Under a heading titled “Child & Adolescent Goals” for Risperdal, the plan stated that the company desired to:

• Remain the gold standard in the child and adolescent market by being recognized as the anti-psychotic with the strongest clinical efficacy and safety data;

• Ensure that clinicians recognize the appropriateness of anti-psychotic therapy for this market segment; and

• Serve as a springboard for a Johnson & Johnson pediatric psychopharmacology franchise.

Another such Janssen business plan entered into evidence later on Friday for 2002 also sought to expand sales of Risperdal the following year, in 2003.

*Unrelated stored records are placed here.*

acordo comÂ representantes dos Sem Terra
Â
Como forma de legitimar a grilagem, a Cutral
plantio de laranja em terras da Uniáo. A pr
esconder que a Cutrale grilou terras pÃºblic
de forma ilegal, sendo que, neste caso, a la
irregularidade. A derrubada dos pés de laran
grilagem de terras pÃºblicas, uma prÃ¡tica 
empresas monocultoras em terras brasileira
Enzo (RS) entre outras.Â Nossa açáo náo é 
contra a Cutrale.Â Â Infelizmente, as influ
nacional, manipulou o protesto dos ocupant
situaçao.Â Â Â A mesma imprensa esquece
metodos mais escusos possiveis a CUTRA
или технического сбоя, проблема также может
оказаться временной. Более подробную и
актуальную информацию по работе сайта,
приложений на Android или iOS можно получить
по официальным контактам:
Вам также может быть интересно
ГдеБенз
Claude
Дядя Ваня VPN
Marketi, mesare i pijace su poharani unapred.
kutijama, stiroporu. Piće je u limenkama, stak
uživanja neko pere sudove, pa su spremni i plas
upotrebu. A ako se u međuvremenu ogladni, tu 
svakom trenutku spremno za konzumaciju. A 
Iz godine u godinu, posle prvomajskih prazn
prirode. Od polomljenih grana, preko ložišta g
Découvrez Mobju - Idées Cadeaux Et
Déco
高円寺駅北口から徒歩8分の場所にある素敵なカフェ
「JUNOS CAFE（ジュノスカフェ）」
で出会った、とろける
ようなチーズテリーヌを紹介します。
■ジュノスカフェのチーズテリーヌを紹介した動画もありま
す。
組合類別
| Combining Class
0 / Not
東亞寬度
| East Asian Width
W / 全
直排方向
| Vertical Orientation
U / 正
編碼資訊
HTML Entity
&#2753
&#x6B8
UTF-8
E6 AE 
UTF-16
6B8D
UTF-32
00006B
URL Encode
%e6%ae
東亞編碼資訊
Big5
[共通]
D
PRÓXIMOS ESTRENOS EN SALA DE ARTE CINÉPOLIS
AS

After also presenting sales data from 1997 to 2000, showing Risperdal captured nearly 50 percent of the anti-psychotic drug market for children and adolescents (defined as ages 0 to 19) over that time period, Itkin asked if all of those sales were off-label.

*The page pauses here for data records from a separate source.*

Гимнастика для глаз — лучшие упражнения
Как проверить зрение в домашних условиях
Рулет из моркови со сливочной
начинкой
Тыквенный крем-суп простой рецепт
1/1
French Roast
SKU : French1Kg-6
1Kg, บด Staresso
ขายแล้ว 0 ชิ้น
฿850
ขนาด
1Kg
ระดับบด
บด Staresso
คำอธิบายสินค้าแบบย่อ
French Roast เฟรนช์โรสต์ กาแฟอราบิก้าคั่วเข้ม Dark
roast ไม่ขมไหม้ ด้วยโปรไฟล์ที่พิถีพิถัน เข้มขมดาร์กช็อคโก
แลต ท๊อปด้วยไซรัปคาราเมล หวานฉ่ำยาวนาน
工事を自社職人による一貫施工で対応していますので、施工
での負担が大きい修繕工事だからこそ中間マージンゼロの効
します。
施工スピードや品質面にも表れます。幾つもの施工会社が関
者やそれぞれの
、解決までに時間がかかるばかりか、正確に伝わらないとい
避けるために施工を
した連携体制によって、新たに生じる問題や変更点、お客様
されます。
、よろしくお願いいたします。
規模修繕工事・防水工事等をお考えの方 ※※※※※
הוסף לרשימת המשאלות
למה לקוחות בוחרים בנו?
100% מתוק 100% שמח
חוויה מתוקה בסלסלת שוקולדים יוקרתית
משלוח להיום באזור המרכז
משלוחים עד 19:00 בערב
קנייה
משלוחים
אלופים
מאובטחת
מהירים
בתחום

“It includes 18- and 19-year-olds, so they were not all off-label,” Pandina said.

Itkin pressed and asked if a child or adolescent was taking Risperdal from 1997 through 2000, if that would be off-label. Pandina responded that it would be.

When net trade sales data was then going to be introduced, defense attorney John Winter objected and called for a sidebar.

The jury was excused, as a long debate ensued with counsel from both sides arguing their respective points.

Plaintiff attorney Tom Kline referred to Johnson & Johnson as a “multibillion-dollar conglomerate” motivated by money, a point he said has been admissible in every such trial surrounding their products.

Winter countered that U.S. Supreme Court rulings in Philip Morris v. Williams and State Farm v. Campbell dictated that punitive damages can only be tied to sales conducted in the plaintiff’s home state, in this case Maryland.

Otherwise, Winter labeled such an exhibit “completely prejudicial, completely improper and not allowed.”

Kline called the company’s notion that it wasn’t responsible for promoting Risperdal off-label an “outrageous farce” and referred to a November 2013 settlement in which Janssen paid $2.2 billion in fines to end investigations into its off-label product promotion.

“If you look at these documents and they continue the farce [here], we’ll have a record of falsehoods,” Kline said.

Winter contended that the settlement Kline referred to was not germane to the issues at hand in this case.

After stepping away to consult the U.S. Supreme Court cases Winter cited, Powell overruled the objection and let the sales data be introduced.

In a reference to another exhibit, a “Field Conference Report”, the document stated the unidentified sales representative it was given to had done an excellent job of marketing by maximizing product giveaways such as samples – and commented the salesperson had devised a great idea to include packages of Risperdal samples with lollipops and small toys included, to be distributed in child psychology offices.

“That would be improper, yes?” asked Itkin of such a sales practice, and after an initial response and moment where Powell instructed Pandina to answer the “plain-language” question, he responded that he did not know the answer.

Itkin referred back to the company’s opening statement where it maintained that it was not promoting use of Risperdal in children, and asked Pandina if that was true.

“In my opinion, yes,” Pandina replied.

Cross-examination of Pandina on similar matters of company marketing and promotion continued through the remainder of Friday, with that portion of questioning expected to conclude on Monday, along with his direct examination from Johnson & Johnson counsel.